Since he began practicing medicine, Dr. Mikhail Varshavski has wanted people to feel invested in their health and empowered to ask questions from the seemingly mundane to the controversial.
“People are on their phones, so I had to go there,” he tells Fortune in a sit-down interview at the HLTH conference in Las Vegas this month, where he spoke about health misinformation.
Fast forward nearly a decade and over 11 million YouTube subscribers later and 2.1 million followers on TikTok, Varshavski—famously known as Doctor Mike on the screen—is one of the world’s leading internet personalities in health care.
“I was surprised by the ability of one person to make such a difference,” says Varshavski, who works as a family medicine doctor. Many of his TikToks get over a million views.
The $4 trillion wellness economy emphasizes “do-it-yourself” health care, as the Wall Street Journal puts it. However, many of the recommended products and services are pricey and inaccessible for most—not to mention there’s a lot of noise and misinformation in the space. It’s no wonder so many turn to the internet to get information from a credentialed expert who also happens to be great on camera. One survey last year found a third of Gen Z-ers head to TikTok for health advice, like for anxiety, weight loss, and depression.
“We poke fun at ourselves,” he says, referring to his videos with his slew of guests in the health and wellness space. “We’re making dad jokes or puns to make the content a little bit more digestible … You can actually make this information fun, relatable, and interesting.”
With an engaging tone, accessible explanations, and a touch of wit, Varshavski approaches topics from how often you should shower to the psychology behind positive affirmations and the questions around the rise in weight loss drugs like Ozempic. “When it’s time to be serious, we’re serious.”
Doctor Mike, how do I live longer?
At the beginning of the COVID-19 pandemic, Varshavski’s viewers were most curious about how immunity works and how diseases spread.
Today, questions about how to live longer and age well top the list.
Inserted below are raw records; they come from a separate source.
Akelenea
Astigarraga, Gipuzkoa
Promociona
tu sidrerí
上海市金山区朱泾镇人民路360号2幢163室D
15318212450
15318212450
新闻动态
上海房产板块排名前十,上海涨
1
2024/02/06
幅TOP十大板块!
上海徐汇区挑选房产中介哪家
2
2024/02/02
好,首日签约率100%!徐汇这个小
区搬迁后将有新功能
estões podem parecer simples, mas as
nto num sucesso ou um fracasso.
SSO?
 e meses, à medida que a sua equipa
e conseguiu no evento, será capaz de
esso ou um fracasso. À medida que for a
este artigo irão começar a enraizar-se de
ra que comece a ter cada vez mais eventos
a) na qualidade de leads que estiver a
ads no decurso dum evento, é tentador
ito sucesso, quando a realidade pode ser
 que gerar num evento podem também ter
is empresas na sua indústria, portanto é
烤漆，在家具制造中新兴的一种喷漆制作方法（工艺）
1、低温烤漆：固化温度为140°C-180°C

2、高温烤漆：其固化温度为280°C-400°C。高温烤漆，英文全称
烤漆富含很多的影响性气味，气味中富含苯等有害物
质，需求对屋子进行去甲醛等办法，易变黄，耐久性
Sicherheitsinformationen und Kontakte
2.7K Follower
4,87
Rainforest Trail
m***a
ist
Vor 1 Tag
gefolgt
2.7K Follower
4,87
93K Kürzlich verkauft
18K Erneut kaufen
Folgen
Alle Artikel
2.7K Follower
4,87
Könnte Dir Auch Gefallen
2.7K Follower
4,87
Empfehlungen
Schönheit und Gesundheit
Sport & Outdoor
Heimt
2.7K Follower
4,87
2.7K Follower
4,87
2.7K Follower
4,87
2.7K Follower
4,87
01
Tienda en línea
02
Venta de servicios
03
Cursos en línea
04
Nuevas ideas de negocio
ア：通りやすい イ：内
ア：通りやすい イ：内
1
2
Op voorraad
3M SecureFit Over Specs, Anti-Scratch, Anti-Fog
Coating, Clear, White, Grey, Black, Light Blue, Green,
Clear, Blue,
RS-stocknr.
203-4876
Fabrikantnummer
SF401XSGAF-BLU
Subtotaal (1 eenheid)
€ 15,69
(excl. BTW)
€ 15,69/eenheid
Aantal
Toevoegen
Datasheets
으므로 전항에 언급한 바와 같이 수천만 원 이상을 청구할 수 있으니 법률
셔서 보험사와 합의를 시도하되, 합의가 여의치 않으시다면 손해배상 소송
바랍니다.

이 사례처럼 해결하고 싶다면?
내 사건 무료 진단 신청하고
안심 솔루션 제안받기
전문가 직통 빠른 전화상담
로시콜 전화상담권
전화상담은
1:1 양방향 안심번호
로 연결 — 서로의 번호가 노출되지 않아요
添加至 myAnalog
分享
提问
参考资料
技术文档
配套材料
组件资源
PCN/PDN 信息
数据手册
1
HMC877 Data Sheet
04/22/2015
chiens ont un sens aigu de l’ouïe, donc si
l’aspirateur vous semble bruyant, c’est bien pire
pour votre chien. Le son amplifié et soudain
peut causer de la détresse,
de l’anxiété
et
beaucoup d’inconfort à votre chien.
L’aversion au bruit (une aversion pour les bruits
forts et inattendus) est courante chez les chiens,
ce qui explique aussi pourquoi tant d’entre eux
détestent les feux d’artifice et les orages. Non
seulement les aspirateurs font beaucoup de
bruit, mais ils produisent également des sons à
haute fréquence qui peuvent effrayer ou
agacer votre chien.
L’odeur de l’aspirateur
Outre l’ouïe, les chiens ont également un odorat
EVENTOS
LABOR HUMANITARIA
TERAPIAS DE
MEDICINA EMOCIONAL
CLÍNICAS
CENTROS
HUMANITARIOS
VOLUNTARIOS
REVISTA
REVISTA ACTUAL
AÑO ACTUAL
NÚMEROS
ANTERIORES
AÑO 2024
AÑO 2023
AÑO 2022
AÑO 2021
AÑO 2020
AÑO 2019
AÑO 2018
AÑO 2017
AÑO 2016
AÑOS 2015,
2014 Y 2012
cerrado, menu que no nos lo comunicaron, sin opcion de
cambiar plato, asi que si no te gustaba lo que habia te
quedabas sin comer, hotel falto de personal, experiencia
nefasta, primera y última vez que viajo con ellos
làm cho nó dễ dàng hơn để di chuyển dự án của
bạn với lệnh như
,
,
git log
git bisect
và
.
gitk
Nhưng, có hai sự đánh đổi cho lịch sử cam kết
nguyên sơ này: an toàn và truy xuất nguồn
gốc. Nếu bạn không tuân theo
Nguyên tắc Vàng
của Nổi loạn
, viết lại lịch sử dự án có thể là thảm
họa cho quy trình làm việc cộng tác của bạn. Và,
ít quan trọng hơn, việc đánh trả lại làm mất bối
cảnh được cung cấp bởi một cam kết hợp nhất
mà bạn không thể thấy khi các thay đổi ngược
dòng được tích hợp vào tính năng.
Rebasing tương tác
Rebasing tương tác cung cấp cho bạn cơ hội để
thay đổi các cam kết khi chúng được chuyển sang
It coincides with the increasing interest in preventative health care to help people live healthier and longer.
But Varshavski is not going onto his channel to boast about the secret to living a long, healthy life or recommend a miracle drug for immortality. On the flip side, he warns people about over-optimization.
“In medicine, the enemy of good is trying to be perfect … whenever you try and make something perfect, it backfires because the body works in homeostasis, and always tries to keep a balance of hot and cold,” he says. “Anything in the extremes will have the opposite effect … that’s the dark side of hyper-optimization, where we start ignoring the problems by saying we have the solutions.”
To put it simply, there’s nuance. At its core, the basics ring true. Sleeping consistently each night, exercising, managing stress, and eating a balanced diet still remain the cornerstones of aging well, Varshavski tells Fortune. “That’s the kind of stuff that brings longevity to the forefront, and it’s a longevity that is achievable for people,” he says. “The people that tell you that you have to follow a specific pattern every single day a lot of times are setting you up for failure. I like to do it by saying, these are the things I’d like to accomplish today … and then [checking] them off one challenge at a time.”
As he continues to answer people’s questions and address the latest health trends, Varshavski knows he’s not immune to backlash, especially as the vast majority of Americans in the 2022 survey say influencers contribute to health misinformation.
Varshavski admits he’s gotten his fair share of hate mail like any major social media personality, from vaccine skeptics to fellow doctors who disagree with his approach. He says that when new information comes to light or he gets something wrong, he explains why and attempts to be transparent.
“Why I feel my content has been so successful is because I’ve approached it from the fair side every time,” he says. “In my approach, I’ve changed my mindset when presented with new information, and I’ve explained why. I think that’s what we do badly in medicine. We don’t explain the reasoning for why we make certain decisions.”
When it comes down to it, people access health information online more today than ever before. Varshavski wants to meet them where they’re at—and treat them as equals.
“We act like parents to our patients and our viewers, and that’s wrong,” he says. “We need to look at each other like equal teammates, and that’s where you get good results.”